TASK REQUIREMENTS: Only the text of the records belongs in the answer, copied exactly, with every picture omitted.

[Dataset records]
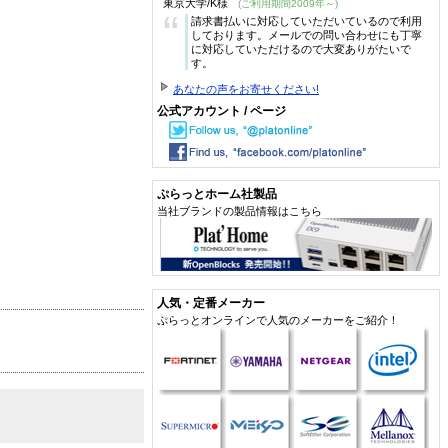
東京大学/K様
(ご利用期間2009年～)
“
請求書払いに対応していただいているので利用
しております。メールでの問い合わせにも丁寧
に対応していただけるので大変ありがたいで
す。
あなたの声をお寄せください!
公式アカウント / ページ
ぷらっとホーム社製品
当社ブランドの製品情報はこちら
人気・定番メーカー
ぷらっとオンラインで人気のメーカーをご紹介！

WRITTEN SOLUTION:
東京大学/K様
(ご利用期間2009年～)
“
請求書払いに対応していただいているので利用
しております。メールでの問い合わせにも丁寧
に対応していただけるので大変ありがたいで
す。
あなたの声をお寄せください!
公式アカウント / ページ
ぷらっとホーム社製品
当社ブランドの製品情報はこちら
人気・定番メーカー
ぷらっとオンラインで人気のメーカーをご紹介！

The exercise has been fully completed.